The pool party
Sara Zandieh’s short The Pool Party lasts fourteen minutes but feels fleshed out enough to be worthy of a feature-length film, the narrative touching on simple but edifying truths.
Khani is a domestic servant who struggles to keep up with his mistress’ demands and endures the constant humiliation of his lower-class standing in a posh Iran. He hurriedly gets to the house in the morning only to be confronted with Ziba angrily yelling at her husband on the phone. The man of the house is away on business and will miss his daughter Lilli’s birthday. Unsurprisingly Ziba takes out her anger on Khani, bidding him crossly from one task to another.

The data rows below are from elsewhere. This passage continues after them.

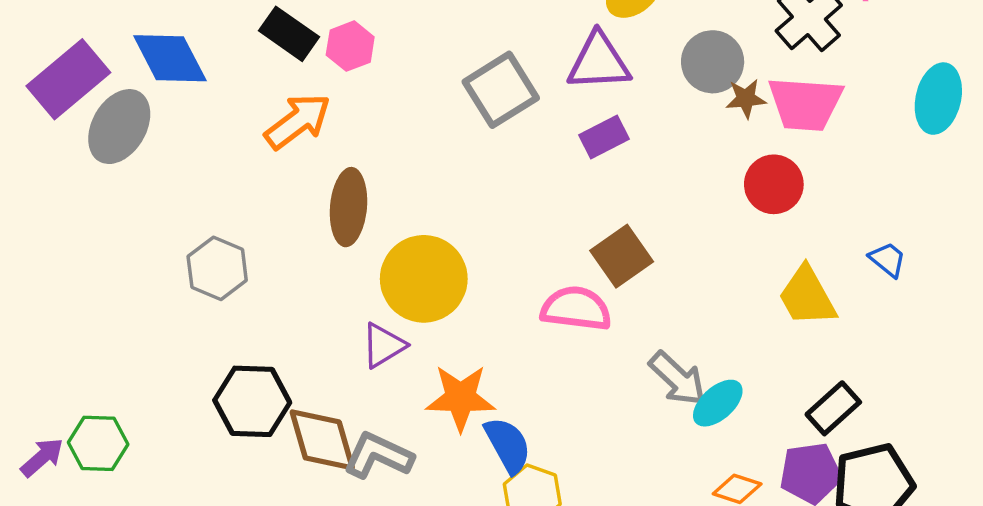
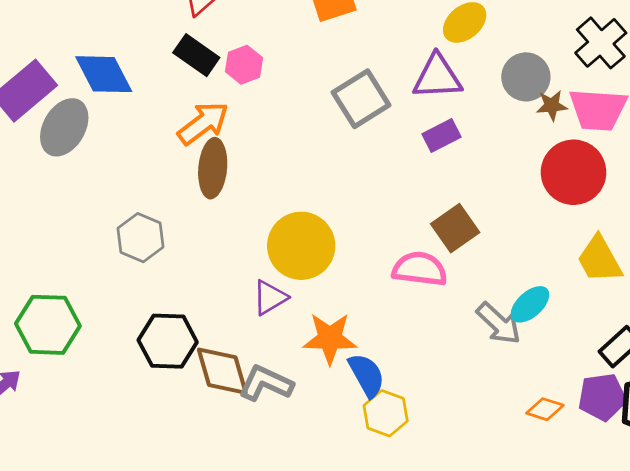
red circle: (774, 184) -> (574, 172), size x1.4
brown ellipse: (348, 207) -> (213, 168), moved
cyan ellipse: (718, 403) -> (530, 304), moved
green hexagon: (98, 443) -> (48, 325), moved, size x1.4

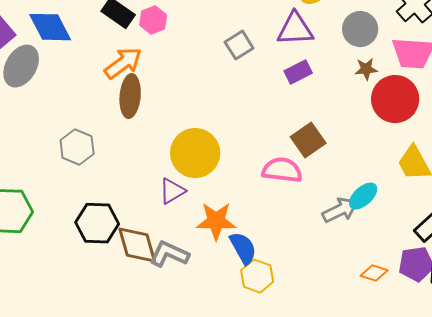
gray square: (361, 99) -> (239, 45), size x0.7
brown star: (552, 106) -> (366, 69), moved
gray arrow: (499, 323) -> (340, 210), turned -69

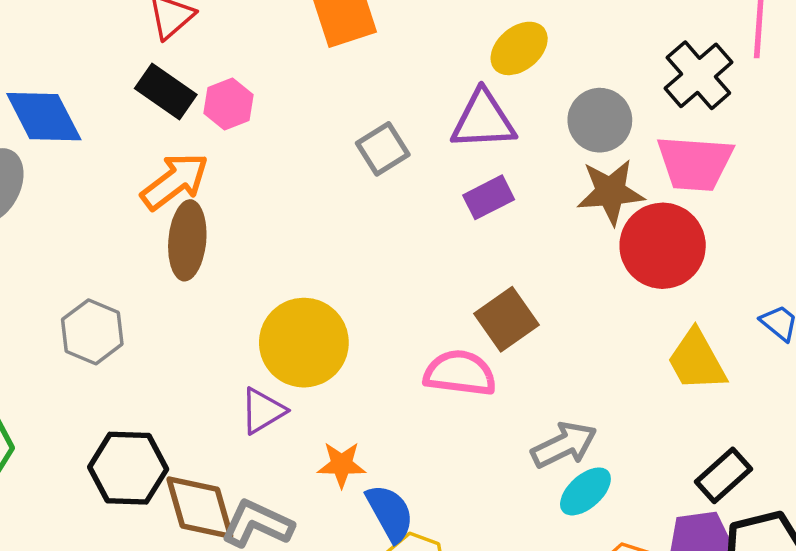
brown star: (366, 69) -> (611, 192), size x1.6
cyan ellipse: (363, 196) -> (585, 491), moved
orange star: (216, 221) -> (342, 465), size x0.7

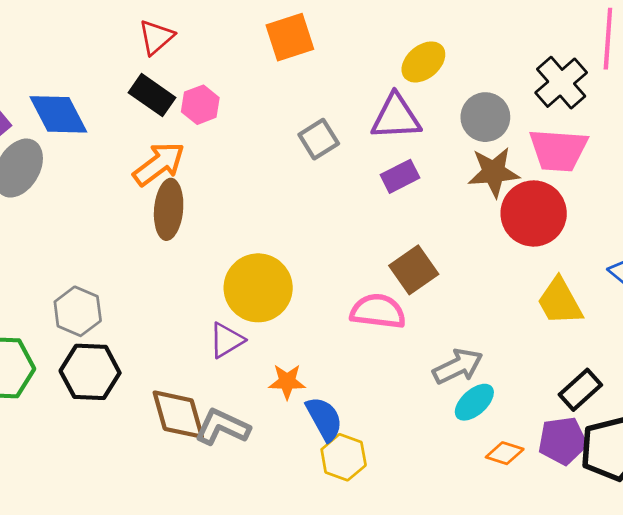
gray hexagon: (92, 332) -> (78, 311), moved
black hexagon: (128, 468) -> (90, 372), moved

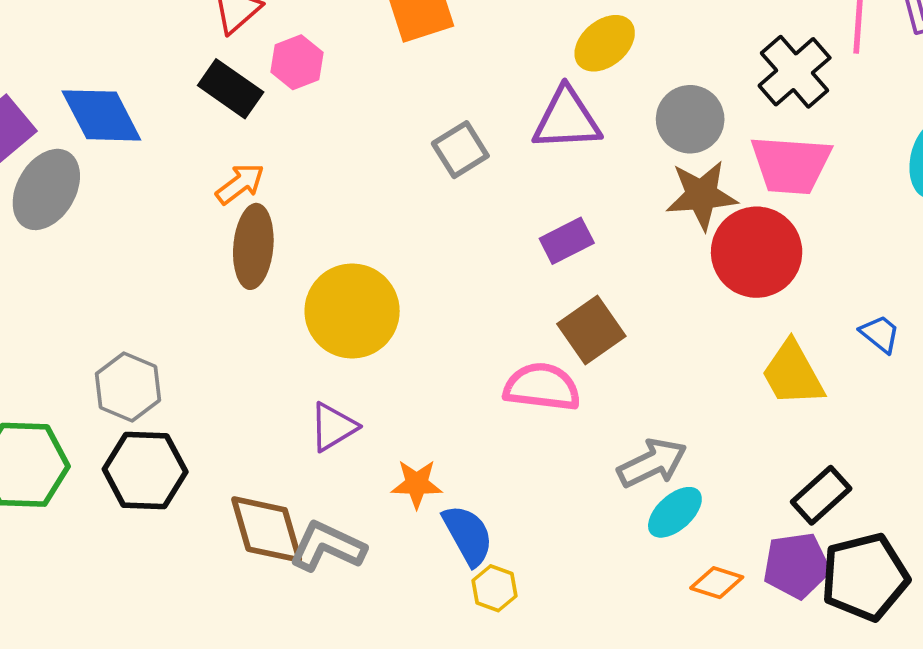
pink hexagon: (200, 105) -> (297, 62), moved
orange arrow: (159, 164) -> (240, 184), size x0.7
purple rectangle: (400, 176) -> (567, 241), moved
yellow circle: (258, 288) -> (352, 311), moved
yellow hexagon: (344, 457) -> (495, 588), size x0.7

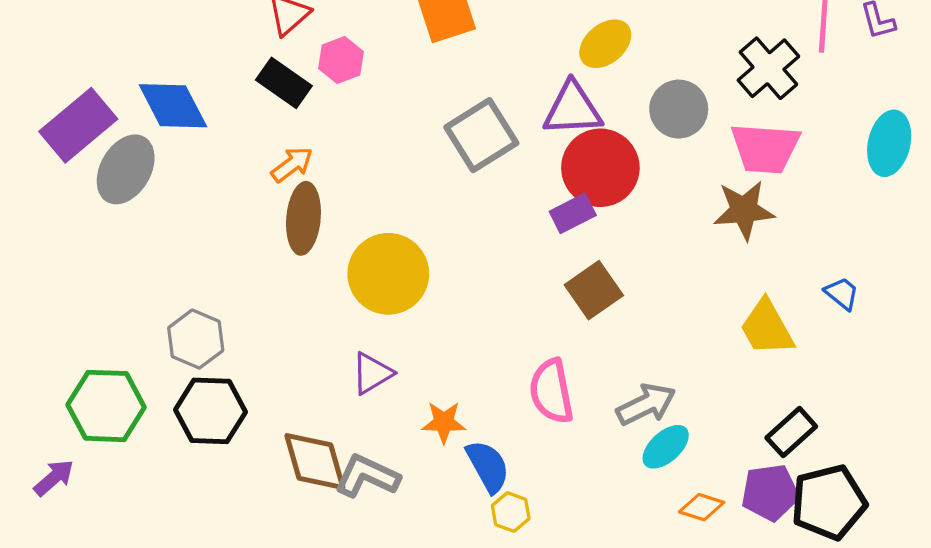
gray square: (460, 150) -> (481, 135), size x1.5
brown star: (701, 195) -> (744, 210), moved
red circle: (757, 252) -> (600, 168), moved
pink semicircle: (542, 387) -> (551, 391), moved, turned -108

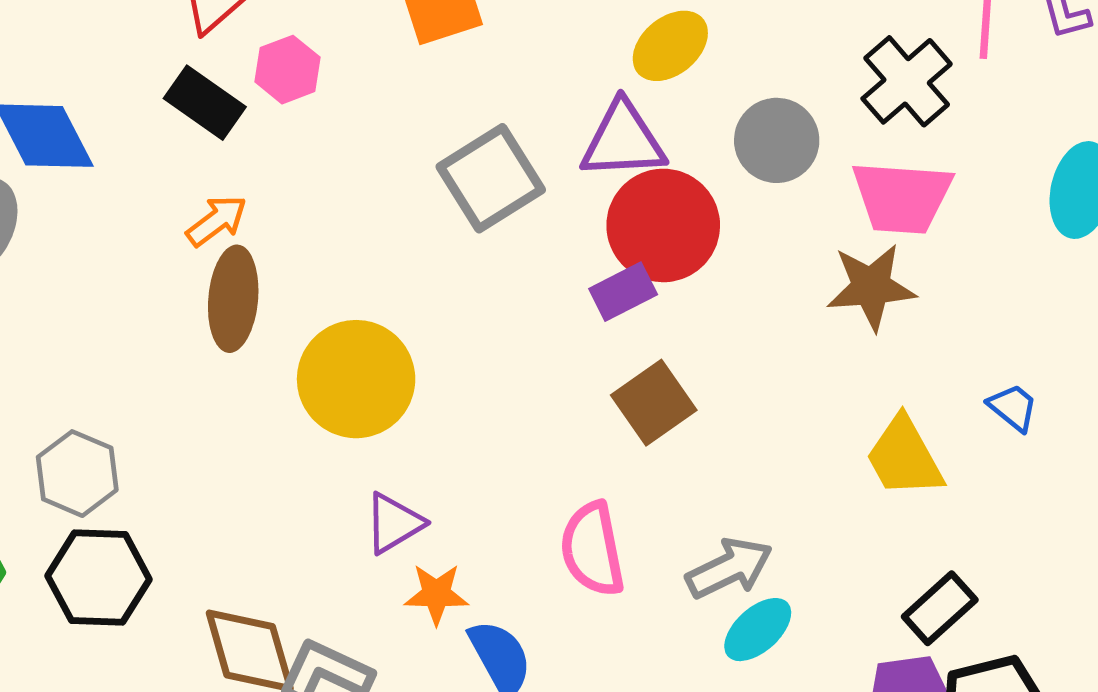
purple triangle: (372, 373) -> (394, 523), moved

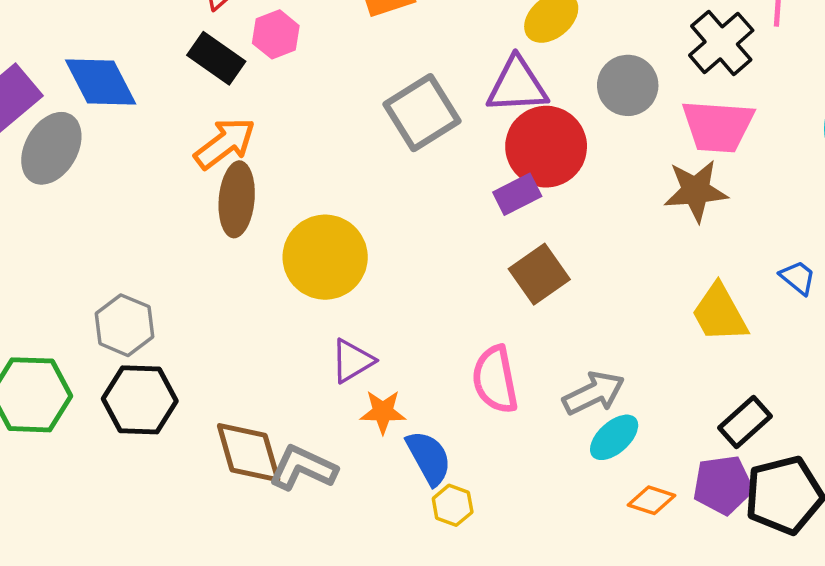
orange arrow: (217, 221) -> (225, 143), size x1.4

Suddenly, Ziba is struck by an idea: her daughter’s birthday affair will be a pool party, a blowout for all the other kids. The family’s pool must be refinished, filled and ready in less than twenty-four hours. Feeling taken advantage of, Khani finally rebels. His creased, weary face is expressive of so much more than his individual struggles, and points to our awareness that he stands for an entire profession, relied upon but seldom acknowledged.
But even in this contentious situation, Khani has a loving rapport with Lilli—he coaxes her out of a tree where she goes to sulk after learning her father is away. Khani even has the contours of a relationship with Ziba, the lady of the house–when she’s not busy ordering him around. It’s these nuances that give the film its quality. “The Pool Party” resonates and bids our attention with a quiet resolve.
Zandieh has been shepherding the film through its festival stage, receiving accolades in the process. “The Pool Party” got a special jury mention at the last Tribeca Film Festival this year. It was screened at the Palm Springs International Film Festival.
A native of Iran who emigrated to the U.S. during the Iran-Iraq war, Sara Zandieh has been in the last stages of completing her masters at Columbia University Film. This summer she completed a short film at a FEMIS workshop in France.
Her talent for showing her characters’ humanity in the subtlest way possible is already evident; mark her down as one director to watch.